The number of WiFi hot spots has grown rapidly in the last year, with as many as 15,000 in public locations, according to the Yankee Group, a market research firm.
But the difficulty of making a profit was made evident last month with the demise of Cometa Networks, a well-heeled WiFi startup backed by IBM, the Intel Corp and the AT&T Corp. Cometa, founded in 2002 to build a network of access points at retail outlets, announced on May 19 that it would suspend operations because it was not providing a suitable return to investors. Verizon Wireless, which said last year that it would build 1,000 WiFi hot spots in Manhattan, has cut that number to around 500.
Meanwhile, thousands of free hot spots have been established by public agencies, mom-and-pop businesses hoping to attract customers and individuals working to build a grassroots network. A handful of city governments, some in cooperation with local busi-nesses, are deploying free WiFi networks in parts of Jacksonville, Florida and Portland, Oregon, among other places.
"It's going to be hard for commercial carriers to make a profit," said Dewayne Hendricks, the executive of Dandin Group, a wireless Internet service provider based in Silicon Valley, who serves as technical adviser to the US Federal Communications Commission on wireless Internet issues.

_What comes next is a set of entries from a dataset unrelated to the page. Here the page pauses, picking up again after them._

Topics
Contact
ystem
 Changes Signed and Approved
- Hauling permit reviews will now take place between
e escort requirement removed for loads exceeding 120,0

Each WiFi hot spot has a radio transmitter and receiver that is connected to the Internet through a broadband connection like a digital subscriber line. The transmitter communicates with personal computers and enables them to send information to, and receive information from, the Internet. The transmitters typically have a range of 45.7m to 304.8m, though there is new technology emerging that could send a signal over several kilometers.
Because transmitters can be on different networks, 12 or more hot spots can operate simultaneously in any given area, providing overlapping coverage. The connections do not interfere with each other because they are working on different radio channels. For users in big metropolitan areas such as New York City and San Francisco, a free connection can almost always be found on blocks where hot spots are dense.

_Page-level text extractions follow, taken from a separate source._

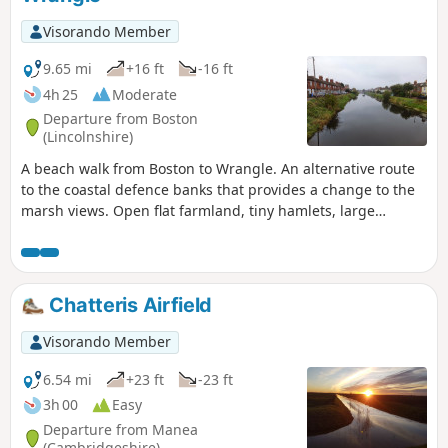
Visorando Member
9.65 mi
+16 ft
-16 ft
4h 25
Moderate
Departure from Boston
(Lincolnshire)
A beach walk from Boston to Wrangle. An alternative route
to the coastal defence banks that provides a change to the
marsh views. Open flat farmland, tiny hamlets, large
churches and plenty of pubs along the way. Not strictly part
of a coast path but this route roughly follows the coast of
medieval times when Wrangle boasted the third largest
harbour along this section of coastline.
Chatteris Airfield
Visorando Member
6.54 mi
+23 ft
-23 ft
3h 00
Easy
Departure from Manea
(Cambridgeshire)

Even so, not all companies selling WiFi service are struggling. T-Mobile, for one, has a well-established and profitable business model, said Roberta Wiggins, an analyst with the Yankee Group.
T-Mobile has 4,650 WiFi hot spots in Kinko's, Borders Bookstores, hotels, airports and Starbucks cafes, and it is adding 35 a day, the company said. Last week, it announced plans to deploy hot-spot connections in 122 Hyatt Hotels in North America. Users pay US$9.95 for single-day access, US$29.99 for a monthly access to all hot spots in the network or US$19.95 a month if they are customers of T-Mobile's cellphone service.
The company would not disclose how many customers it has, or its revenue or profits. But Joe Sims, general manager of T-Mobile's WiFi business, said, "We fully expect to make money in the public hot-spot business."
He noted that the company has learned some important lessons -- namely, that the hot spots need to be in locations with heavy traffic from business customers and that a profitable WiFi business needs to build a national network and brand that will give users the ability to log on at a variety of locations using the same service.
T-Mobile, he said, is keeping costs low by having the WiFi division and its mobile-phone business share an underlying data network, as well as the network operation and customer call centers. Sims also said the company is exploiting its brand name by marketing the wireless connection service to its existing cellphone customer base of 14.3 million users.
Sims said he is not worried about the growth in free hot spots because he believes commercial networks offer more reliable, more secure Internet access. Free service is fine for casual use, he said, but "when you absolutely, positively have to get that report downloaded or get access to your company system to conduct business, free probably isn't going to cut it."